LEMON: We're going to keep you guys around so that we can get more input from everyone here. So, everyone, stay with me. We got a lot to talk about. Helaine's article that getting a lot of attention about why Americans are ageist except when it comes to the president.
[23:25:00] (COMMERCIAL BREAK)
LEMON: Candidates in the crowded 2020 Democratic pack were ranging in age from late 30s to early 70s. We meet 70s, right? Late 70s.
OLEN: Late 70s.
LEMON: But age doesn't seem to matter to voters. That was Helaine Olen on the air because she wrote an article about it. Joe Trippi is back. Mia Love. That's right. So Helaine, I'm going to start with you. Because in your latest piece for the Washington Post is called "Why don't voters care if presidential -- if a presidential candidate is old?" And you write this. You said, "President Trump is turning 73 this
spring, on the other side of the isle, the two leading contenders to challenge Trump are Senator Bernie Sanders, 77, and former Vice President Joe Biden, 76. When the issues of infirmities of age are even hinted, voters across the board seemingly dismiss them."

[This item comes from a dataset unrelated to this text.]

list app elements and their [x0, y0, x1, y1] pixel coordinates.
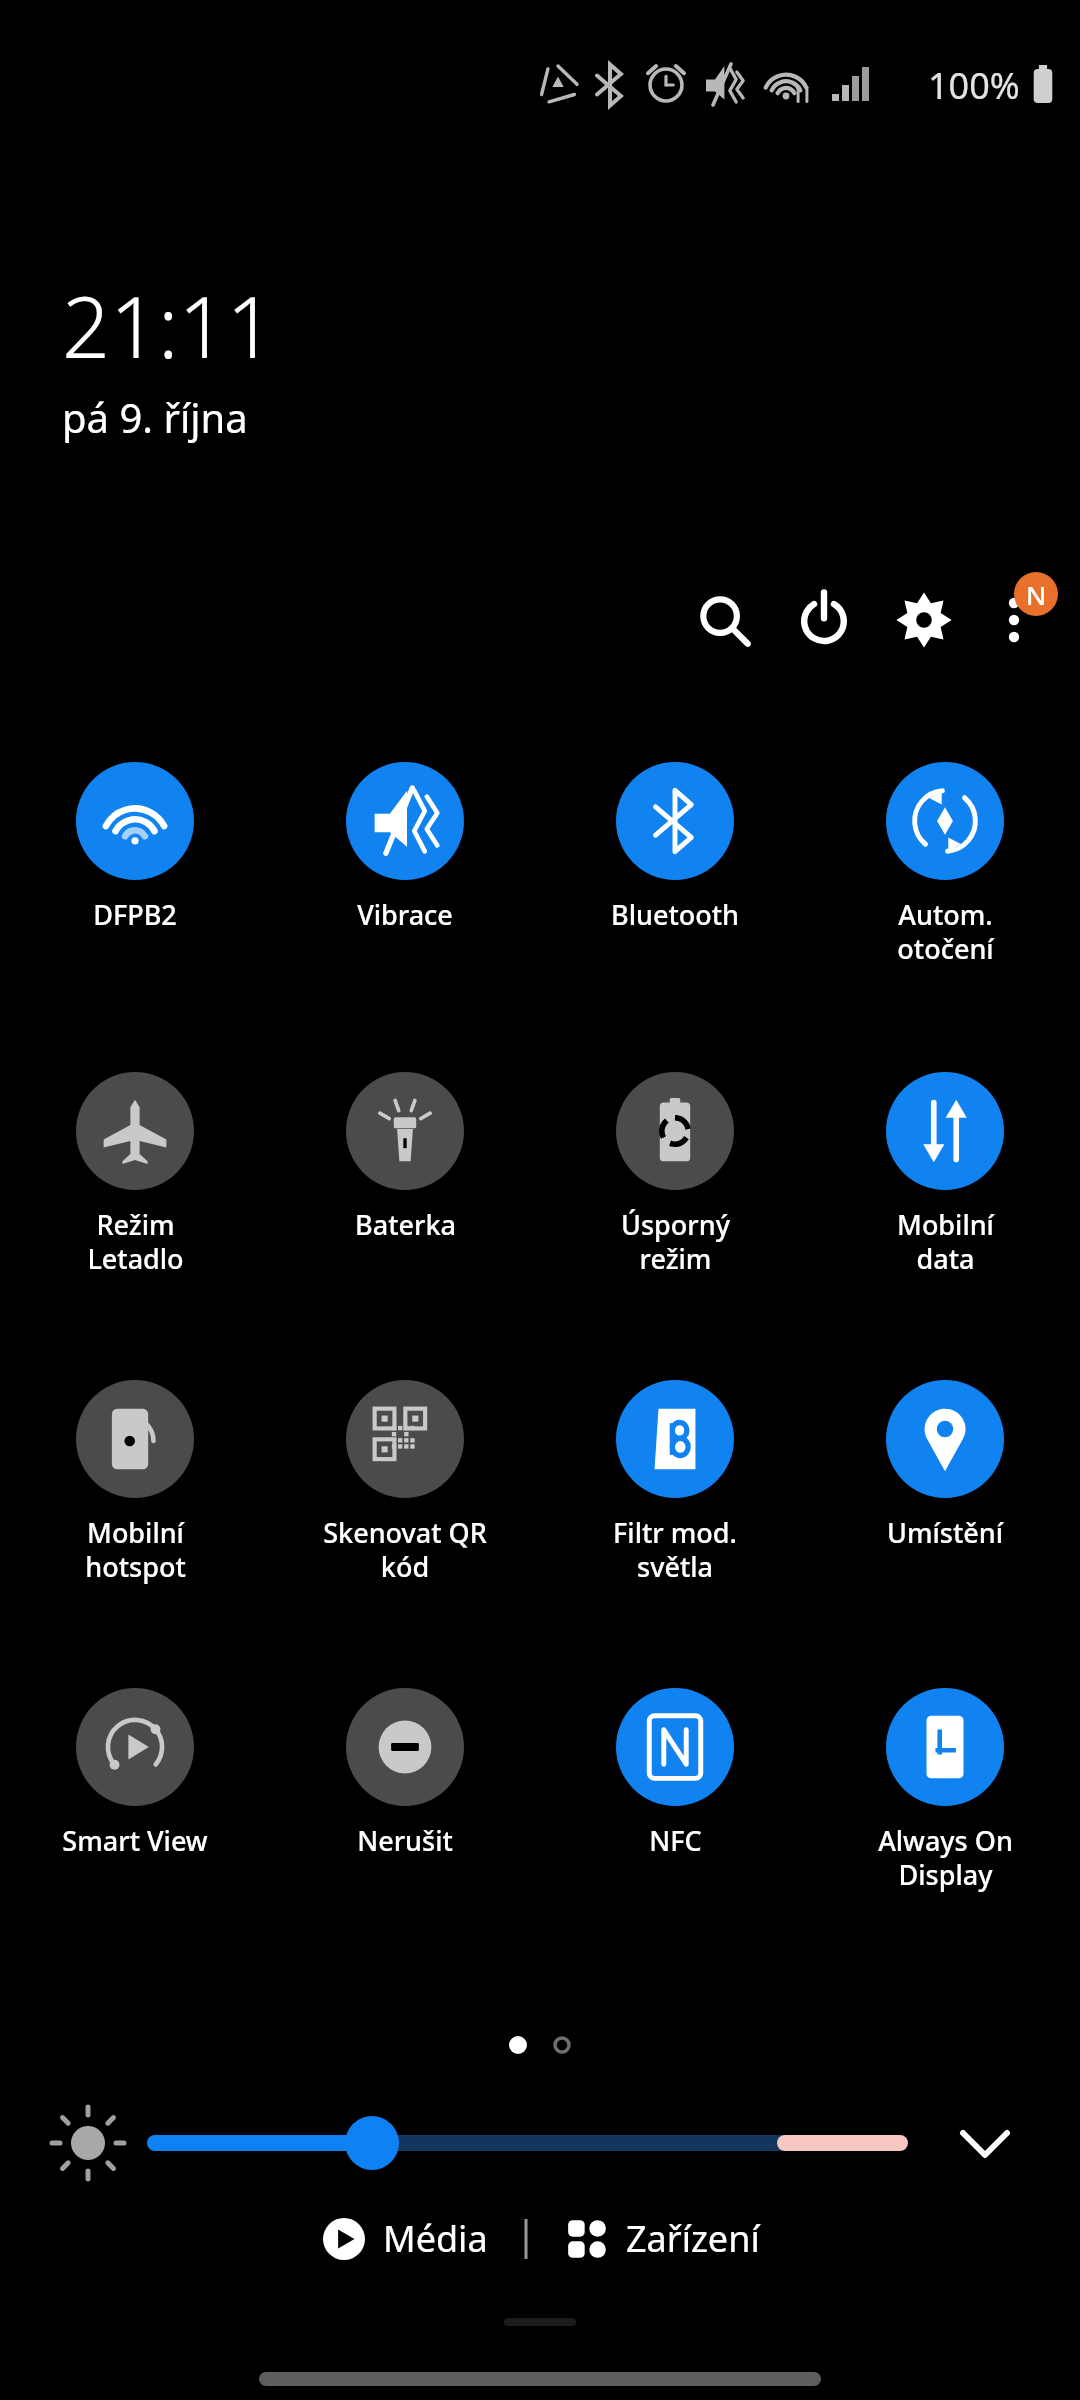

So, I mean, I think it's surprising. I think living in a society that discriminates against people who are older that they, you know, the top candidates, the one who is in office now, the top Democratic candidates are older. What is that -- what is that doesn't matter?
OLEN: I think it's fascinating because age discrimination is such a problem. I think it's a combination of things. I think it's in part because the baby boomers have been ascended culturally now for decades and they continue to be so. They are still, if you combine them with the members of the silent generation, the largest voting cohort, they control the most wealth.
But I think it's also particular things about the particular candidates. And so, I think Bernie Sanders who has a platform that appeals to young people also is frankly the type of older person, young people really like.
He kind of doesn't pretend to be cool, he doesn't pretend to be their friend, he tells it like it is. He's really, you know, sort of the Methuselah coming down from the mountain. He's going to tell you how it's going to be.
And this is something that repeats itself in our culture over and over again. Trump and Biden, on the other hand both appeal to kind of, you know, the better days of hard work have occurred and we can return to that with Biden, it's obviously the Obama administration, with Trump it's just imagined past somewhat our races past, frankly.
And in fact, he's running ads for people over 65 about immigration on Facebook right now.
LEMON: Well,
OLEN: But can I say one more thing? There is one group that does not appeal apply to? And that's women. Elizabeth Warren is in her late 60s and she is not getting the benefit of any of this despite the fact that she's got a platform that really is like should be millennials cat net between universal child care and her student loan debt wipeout program.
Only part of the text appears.